Écrit par : Alain | 04 mars 2010

bonsoir Alain

ca y est l'année prochaine nous projettons d'aller à Amsterdam
wouah j'en rêve !
tu l'a vu ? quelle chance !
trés bel article, j'ai appris plein de choses
C'est vrai que vincent était en plus un littéraire
tous ceux qui ont lu ses lettres à Théo le savent
a+
Jacky
PS je viens d'écrire un texte sur un thème cher à Vincent
l'étincelle de vie
et...donc les yeux des hommes et les cathédrales

Écrit par : jacky | 06 mars 2010

Excellente idée d’aller à Amsterdam !
Le Van Gogh Museum est un très beau musée consacré entièrement à Van Gogh ainsi qu’à quelques impressionnistes.
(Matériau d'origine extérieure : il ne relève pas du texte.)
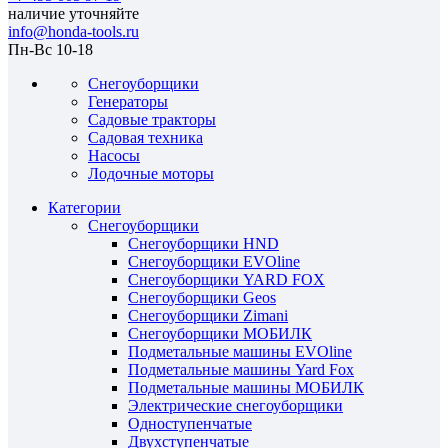
наличие уточняйте
info@honda-tools.ru
Пн-Вс 10-18
Снегоуборщики
Генераторы
Садовые тракторы
Садовая техника
Насосы
Лодочные моторы
Категории
Снегоуборщики
Снегоуборщики HND
Снегоуборщики EVOline
Снегоуборщики YARD FOX
Снегоуборщики Geos
Снегоуборщики Zimani
Снегоуборщики МОБИЛК
Подметальные машины EVOline
Подметальные машины Yard Fox
Подметальные машины МОБИЛК
Электрические снегоуборщики
Одноступенчатые
Двухступенчатые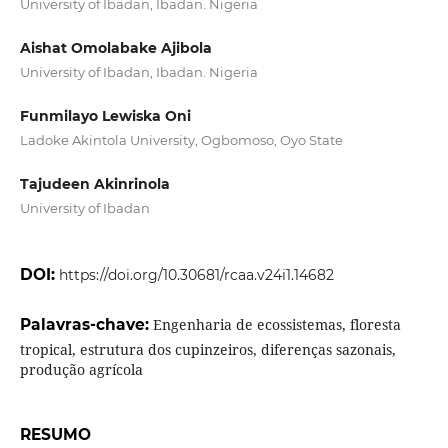
University of Ibadan, Ibadan. Nigeria
Aishat Omolabake Ajibola
University of Ibadan, Ibadan. Nigeria
Funmilayo Lewiska Oni
Ladoke Akintola University, Ogbomoso, Oyo State
Tajudeen Akinrinola
University of Ibadan
DOI:
https://doi.org/10.30681/rcaa.v24i1.14682
Palavras-chave:
Engenharia de ecossistemas, floresta
tropical, estrutura dos cupinzeiros, diferenças sazonais,
produção agrícola
RESUMO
On suit la carrière de l’artiste depuis ses premiers essais, un peu ternes, jusqu’à l’explosion colorée de sa peinture à compter de son arrivée à Paris en 1886. Superbe…
A Amsterdam, il faut aussi faire le Rijksmuseum placé à côté du musée Van Gogh où sont plusieurs Vermeer, dont la « Lettre d’amour » et la « Laitière », sans oublier Rembrandt et les autres. Le Mauritshuis de La Haye est également incontournable avec « La jeune fille à la perle » et la « Vue de Delft ». Le 17e siècle hollandais est présent partout dans ce pays avec ses canaux et maisons anciennes.
Le rêve va se réaliser… Le mien, c’est Florence et l’art italien. Il faut que j’étudie cela de près.
Pour en revenir à Vincent, peu de personnes savent que celui-ci était un homme cultivé, grand lecteur et excellent écrivain. Je tente de le montrer un peu.
J’irai voir ton texte.

Écrit par : Alain | 07 mars 2010

Cher Alain,
Je viens de lire les chapitres 26, 27 et 28. Toujours le même plaisir de la lecture et de la découverte, toujours le même ravissement devant le choix de vos images. On lit quelques mots, on voit la première toile et la magie opère ... Je me dis que cette histoire de Vincent ferait un livre superbe !

Il y avait l'an passé, à Bâle près de chez moi, une exposition de paysages de Van Gogh, que j'ai réussi à manquer, mais ma fille et les amis qui l'ont vue en sont revenus plutôt déçus. Presque toutes les toiles étaient des petits formats, perdues sur des murs immenses et il y avait des liens avec un certains nombres de toiles (soit similaires, soit qui ont inspirées Van Gogh ou inspirées par Van Gogh), qui se trouvaient dans une autre partie du musée. Bref, l'organisation n'était pas des meilleures, mais je pense que quelqu'un qui connaît et aime Van Gogh comme vous, y aurait peut être trouvé son bonheur.

Je salue au passage notre ami Richard, que je vois toujours fidèle.
Avec toute mon amitié.

Écrit par : lady_en_balade | 07 mars 2010

Heureux de vous revoir. Vous disparaissez de la toile, cher Lady !
J’ai vu votre dernière note sur la mer alors que nous étions sous la neige. J’ai bien aimé : « Le ciel et la mer font l’amour dans le lit du vent, bercé par la houle ».
On me dit souvent que cette histoire de Vincent à Auvers ferait un livre. Il est certain que cela serait plus facile à lire et à suivre que dans un blog. Comme je l’explique souvent, l’édition d’art est impossible. Même si, malgré l’handicap de ne pas être un spécialiste de l’art, mes textes étaient acceptés, la mise en image coûterait trop cher. Il est difficile de faire des livres d’art bon marché de nos jours.
J’ai entendu parler de cette expo de Bâle. On m’avait même proposé de m’y rendre. Des expos sur Van Gogh m’intéressent toujours mais je le connais tellement bien maintenant. L’on m’a appris également que plusieurs des toiles qui se trouvaient dans cette expo pouvaient être fausses. La véracité de certaines toiles de Van Gogh est souvent aléatoire car il a été beaucoup copié et imité.
Merci pour votre visite. Vous pouvez lire quelques épisodes par-ci par-là. Ils peuvent se lire séparément et je pense que c’est toujours agréable de revoir certaines toiles peintes à Auvers qui ne sont pas toujours très connues.